_RECORDS FOR PROCESSING_.

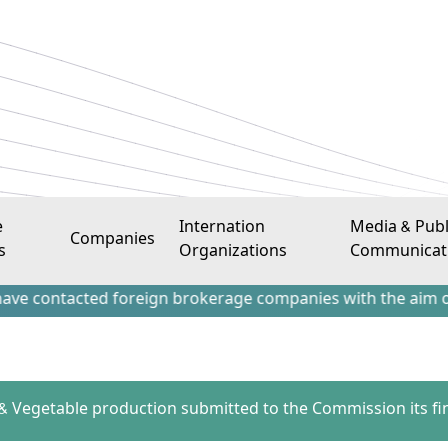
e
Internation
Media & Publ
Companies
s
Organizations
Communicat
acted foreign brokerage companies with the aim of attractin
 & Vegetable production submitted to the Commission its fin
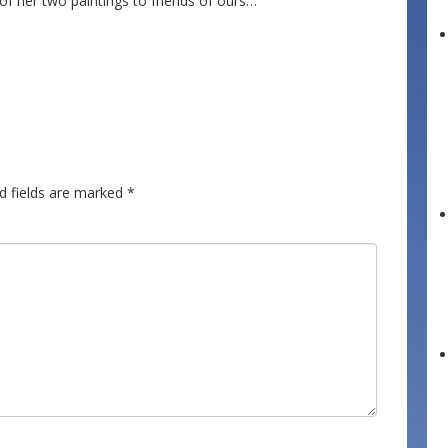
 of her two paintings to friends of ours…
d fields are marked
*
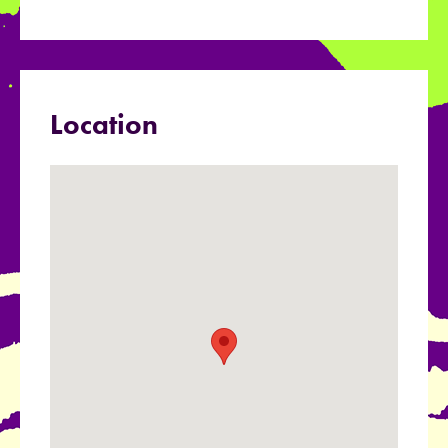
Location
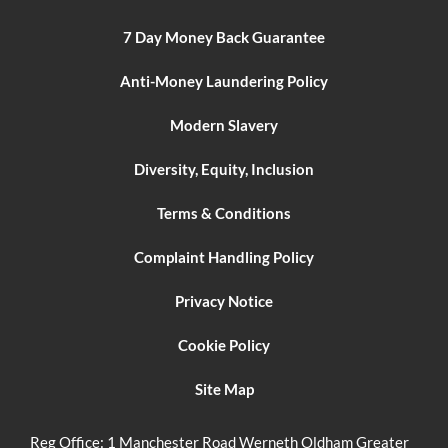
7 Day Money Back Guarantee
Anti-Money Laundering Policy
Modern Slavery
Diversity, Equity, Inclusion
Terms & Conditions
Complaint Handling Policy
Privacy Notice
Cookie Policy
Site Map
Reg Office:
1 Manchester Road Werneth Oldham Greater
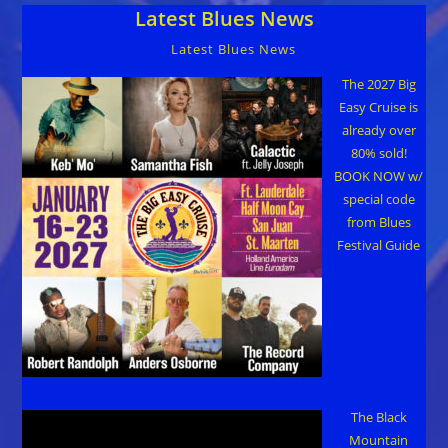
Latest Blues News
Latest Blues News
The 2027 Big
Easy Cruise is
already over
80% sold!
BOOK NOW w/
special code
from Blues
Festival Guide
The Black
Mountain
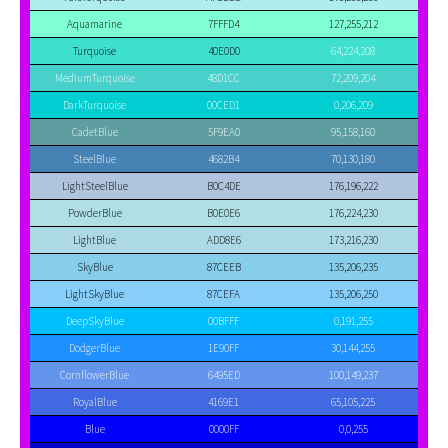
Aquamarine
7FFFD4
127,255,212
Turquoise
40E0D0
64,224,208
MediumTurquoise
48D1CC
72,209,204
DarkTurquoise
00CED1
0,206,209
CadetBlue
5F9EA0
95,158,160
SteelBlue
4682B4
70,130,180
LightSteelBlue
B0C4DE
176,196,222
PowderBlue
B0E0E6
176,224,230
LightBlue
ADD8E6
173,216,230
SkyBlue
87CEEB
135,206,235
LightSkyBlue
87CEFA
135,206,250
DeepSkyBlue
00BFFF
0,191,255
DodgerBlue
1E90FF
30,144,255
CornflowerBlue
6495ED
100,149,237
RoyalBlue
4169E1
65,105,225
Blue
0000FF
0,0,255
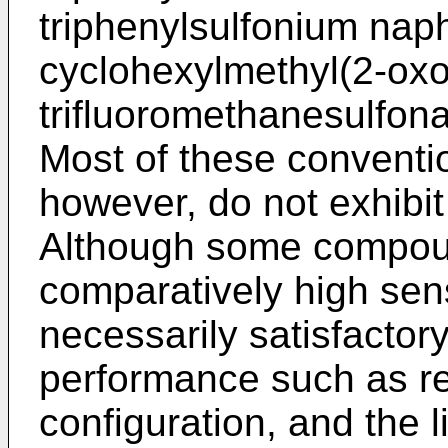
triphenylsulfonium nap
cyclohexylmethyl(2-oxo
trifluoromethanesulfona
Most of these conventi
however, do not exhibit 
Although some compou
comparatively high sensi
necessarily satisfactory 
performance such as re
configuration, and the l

_WHAT YOU SHOULD DO_.
Return each line of the listing that holds the word "Money".

_TASK OUTPUT_.
7 Day Money Back Guarantee
Anti-Money Laundering Policy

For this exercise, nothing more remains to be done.